Sie stritten bis spät in die Nacht hinein, doch zu Charlottes großer Erleichterung schienen sie es beide mehr als ein Spiel zu betrachten, einen Austausch von Argumenten, einen sportlichen Kampf mit dem Florett, bei dem man den Gegner nicht wirklich verletzen, sondern nur seine Überlegenheit beweisen will. Es war George, der Max immer wieder herausforderte, ihn reden ließ und dann mit einer scheinbar harmlosen Frage einhakte. George, der über diese Dinge schon seit Jahren nachgrübelte, ohne eine Lösung gefunden zu haben, und Max, der so genau zu wissen glaubte, wo der richtige Weg lag, ohne lange darüber nachdenken zu müssen. Als sie zu Bett gegangen war, hörte sie nebenan immer noch ihre gedämpften Stimmen, und sie fand es merkwürdig, dass sie dabei so ruhig einschlafen konnte.

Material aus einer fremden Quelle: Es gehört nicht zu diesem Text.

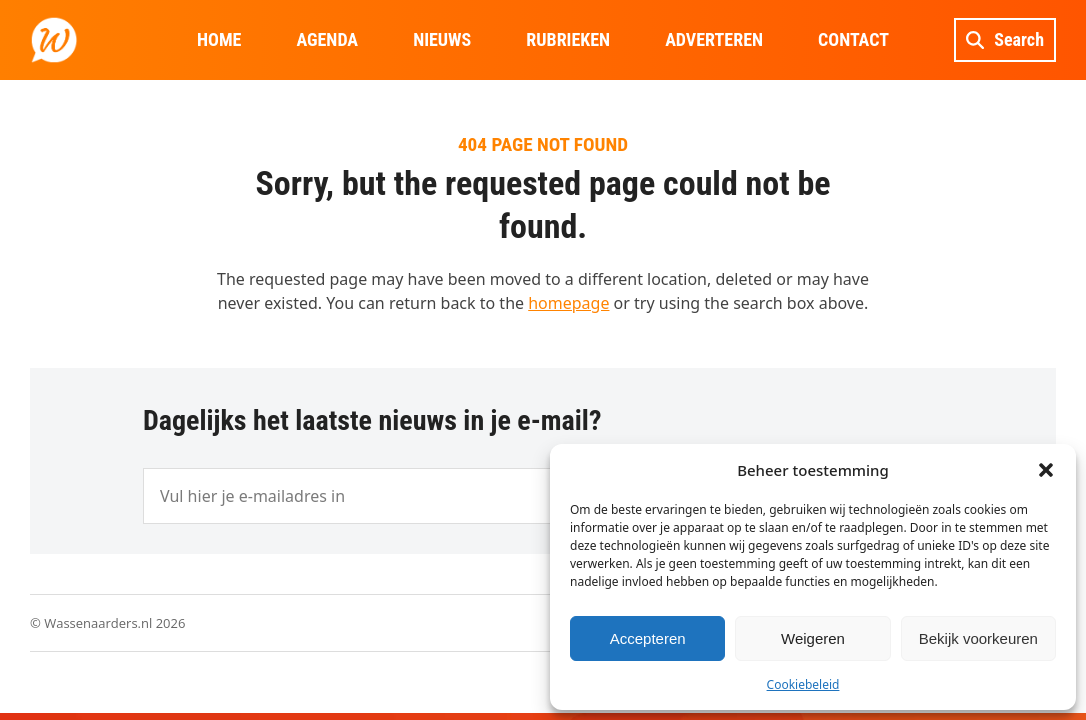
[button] (1046, 470)
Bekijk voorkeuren (978, 638)
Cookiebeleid (803, 684)
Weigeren (813, 638)
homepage (568, 303)
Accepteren (648, 638)
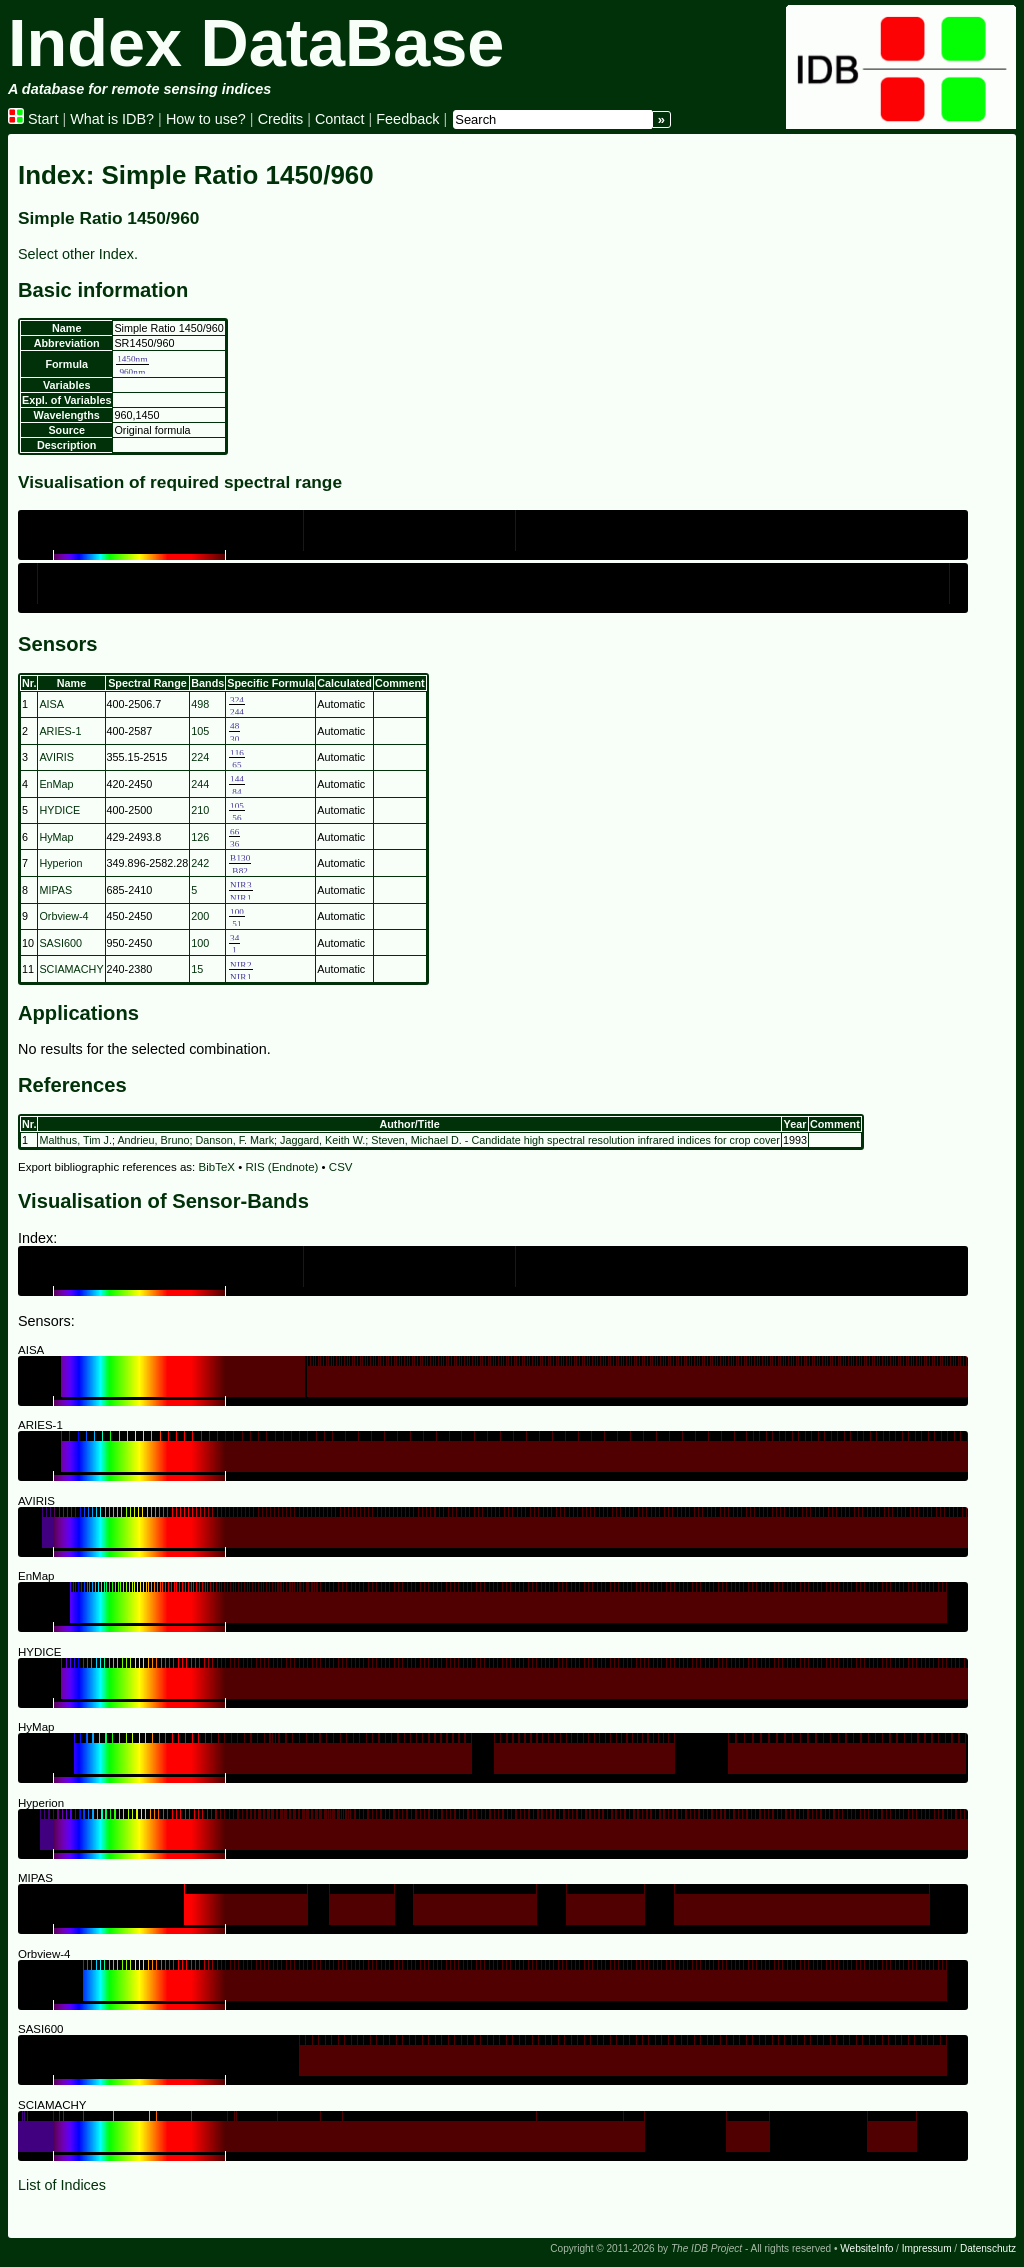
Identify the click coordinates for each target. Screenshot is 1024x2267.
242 (200, 863)
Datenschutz (988, 2248)
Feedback (407, 119)
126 (200, 837)
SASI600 (60, 943)
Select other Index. (78, 254)
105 (200, 731)
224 (200, 757)
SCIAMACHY (71, 969)
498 (200, 704)
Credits (281, 119)
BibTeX (217, 1167)
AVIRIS (56, 757)
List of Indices (62, 2185)
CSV (341, 1167)
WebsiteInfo (866, 2248)
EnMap (56, 784)
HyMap (56, 837)
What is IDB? (112, 119)
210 (200, 810)
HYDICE (59, 810)
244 (200, 784)
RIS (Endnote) (281, 1167)
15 (197, 969)
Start (33, 119)
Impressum (927, 2248)
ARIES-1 (60, 731)
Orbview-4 (63, 916)
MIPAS (55, 890)
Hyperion (60, 863)
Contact (340, 119)
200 (200, 916)
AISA (51, 704)
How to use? (206, 119)
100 (200, 943)
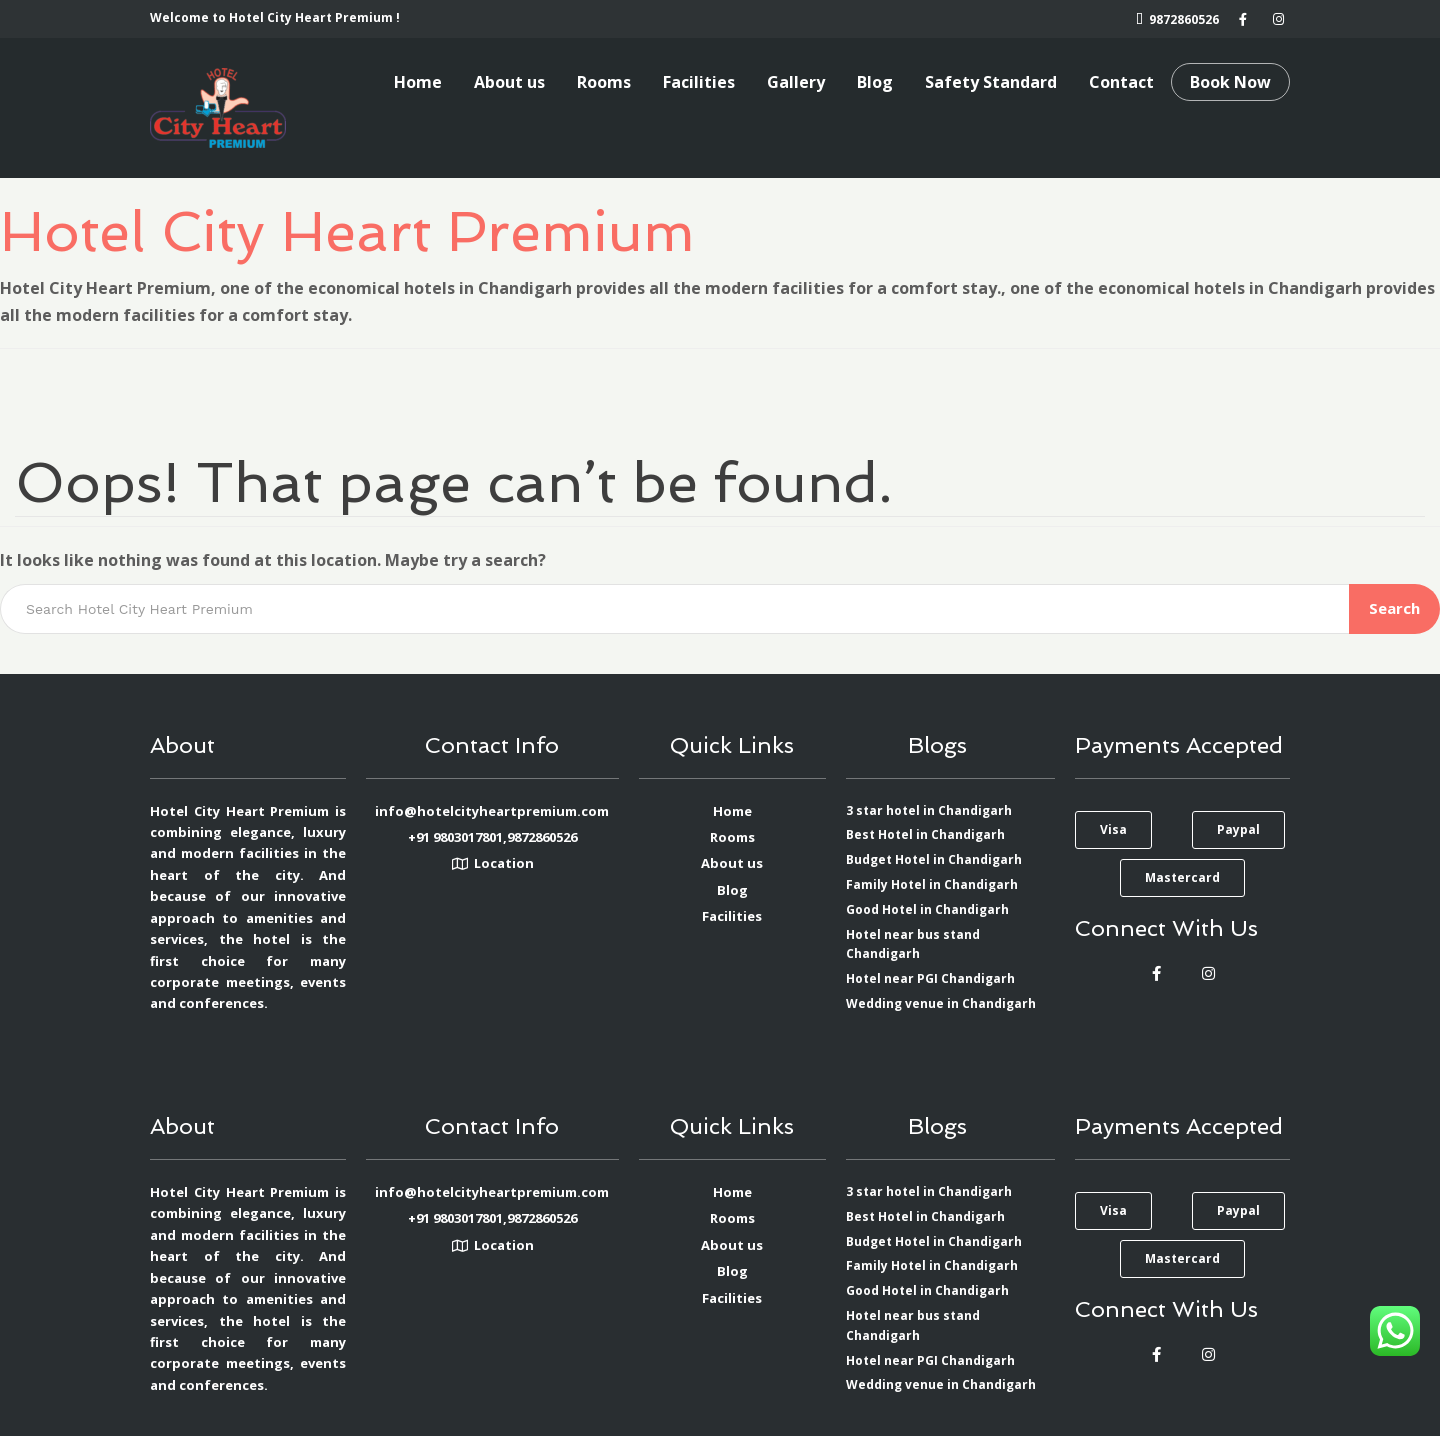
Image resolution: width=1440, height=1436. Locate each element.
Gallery (796, 82)
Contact (1121, 82)
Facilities (699, 82)
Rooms (604, 82)
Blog (875, 82)
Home (418, 82)
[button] (1113, 830)
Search (1394, 608)
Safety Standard (991, 82)
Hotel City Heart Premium (347, 231)
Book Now (1230, 82)
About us (509, 82)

George brach schon am folgenden Morgen auf, er hatte sich mit Freunden unten in Moshi verabredet und wollte sie nicht warten lassen.

»Ich bin sehr froh, dass du so glücklich bist«, sagte er beim Abschied zu ihr. »Du hast es verdient, Charlotte.«

In diesem Augenblick erkannte sie die Trauer in seinen Augen, und sie hielt seine Hand länger fest, als es nötig gewesen wäre.

»Sei vorsichtig«, warnte sie ihn beklommen. »Der Aufstieg ist nicht ungefährlich. Schon viele, die es versucht haben, sind nicht zurückgekommen.«

Er lachte und erwiderte voller Ironie, der böse Geist dort oben könne mit einem wie ihm nicht viel anfangen. Charlotte blieb unter dem Dach des Vorbaus stehen, als er davonritt, und plötzlich krampfte sich ihr Herz zusammen. Er erschien ihr unendlich einsam.

»Was für ein sympathischer Kerl«, sagte Max. »Ich bin zwar in vielem nicht seiner Meinung, aber dennoch hat er mir gewaltig imponiert. Ich hoffe, er besucht uns bald wieder.«

»Ja, das wäre nett …«

Sie war sich sicher, dass sie George Johanssen niemals wiedersehen würde.